Pourquoi le Chili ne profite pas de son potentiel d'apiculture durable
L'apiculture est en crise comme un produit de l'homme qui a considérablement réduit les conditions favorables aux abeilles. Une analyse indique que nous devons aborder le problème avec une vision de l’avenir de l’utilisation des ressources botaniques, avec une spécialisation de l’apiculture, qui pourrait être divisée en trois domaines: a) Un complément à l’agriculture: spécialisé dans la pollinisation des cultures pour la production de fruits, graines et légumes de haute qualité; b) un autre apiculture: ensemencer ou planter des abeilles domestiques régulières pour nourrir les abeilles en étendant la saison et en améliorant la qualité et la quantité de produits, et c) un conservateur mixte, utilisant les ressources naturelles actuellement mises au rebut, à développer dans des zones actuellement couvertes de végétation melífera, ou une intégration symbiotique entre b) et c), avec une transhumance intensive.

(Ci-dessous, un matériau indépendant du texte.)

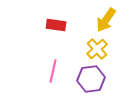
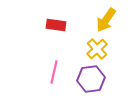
pink line: moved 1 px right, 1 px down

Le Chili est exempt de nombreuses maladies et parasites qui limitent l'apiculture industrielle dans la plupart des pays. Dans le même temps, il possède d'importantes réserves de flore endémique produisant un miel de haute qualité absolument sous-utilisé ou abandonné. Je fais référence au SNAPE de la zone centrale à Chiloé, avec lequel il pourrait quadrupler l'inventaire national des ruches et transformer le pays en l'un des plus gros exportateurs de produits apicoles au monde.
L'un des objectifs du SNASPE est la conservation du patrimoine naturel national. À cet égard, la gestion et la durabilité de la biodiversité sont associées à l’incorporation de techniques de gestion qui améliorent la régénération de la forêt indigène grâce à des éléments qui ne sont ni agressifs ni compétitifs avec la flore et la faune de l’écosystème.

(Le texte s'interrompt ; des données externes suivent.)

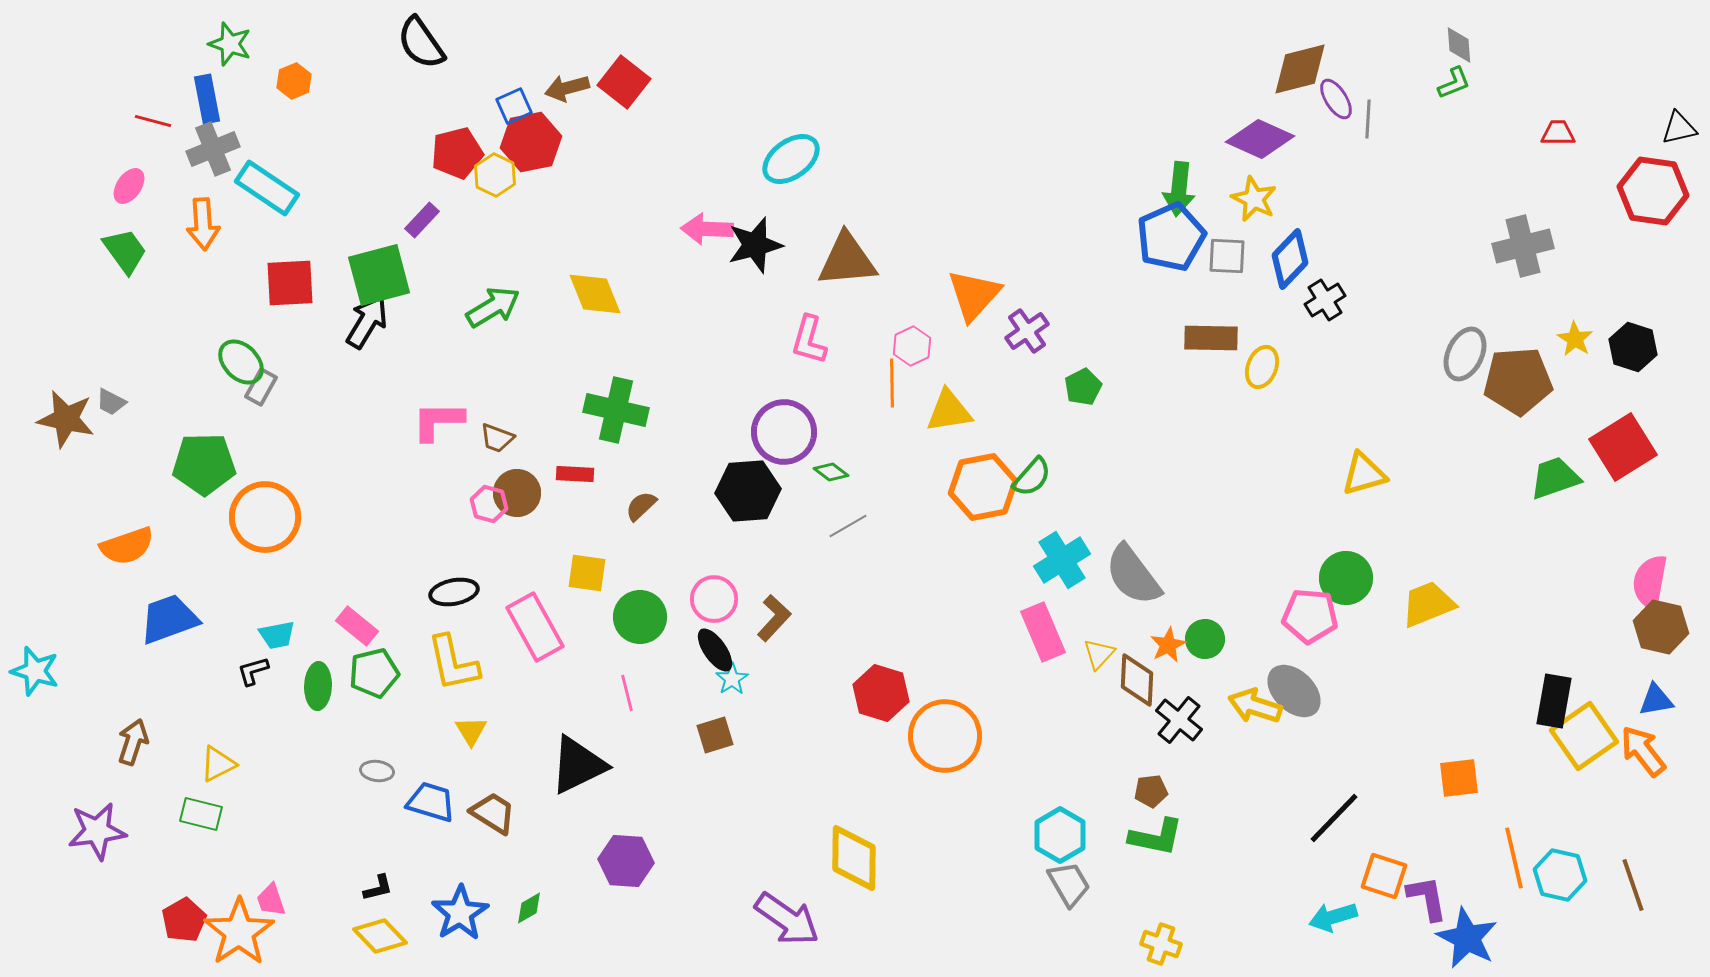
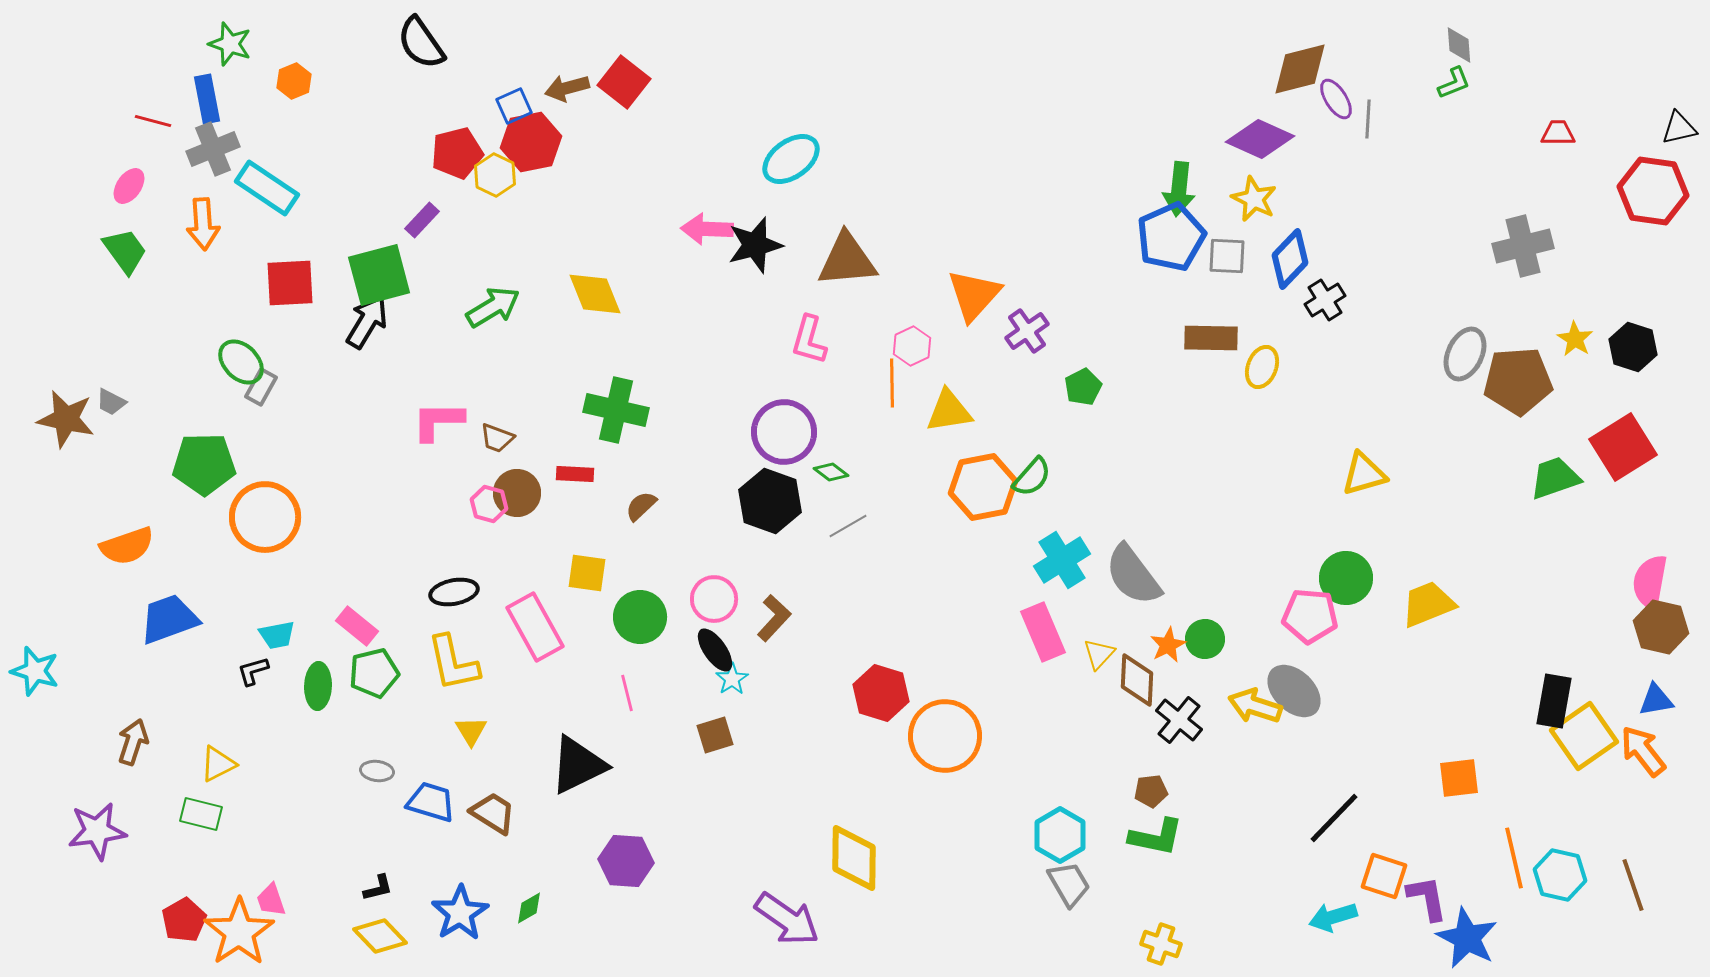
black hexagon at (748, 491): moved 22 px right, 10 px down; rotated 24 degrees clockwise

L’État devrait assumer un rôle à coût zéro, ouvrant le SNASPE à une apiculture rationnelle contrôlée et soutenue par une approche de formation commerciale, avec des politiques de promotion organisationnelle, de recherche et développement, de promotion des exportations, qui puissent facilement augmenter le PIB apicole de le montant actuel de 10 millions de dollars américains à plus de millions de dollars américains.
De son côté, l'apiculture nationale est techniquement assez précaire, mais parfaitement complémentaire avec le SNASPE. Historiquement, les apiculteurs ont « humanisé » la gestion des abeilles, contrôlant leur santé avec des produits chimiques, se nourrissant avec des substituts. Le résultat est le déclin des abeilles et la baisse de la qualité et de la sécurité de leurs produits. Les apiculteurs doivent être « formés aux abeilles » : analyser l'évolution historique des abeilles, leur comportement sauvage, leurs forces et leurs faiblesses, puis innover en direction de leurs paramètres naturels.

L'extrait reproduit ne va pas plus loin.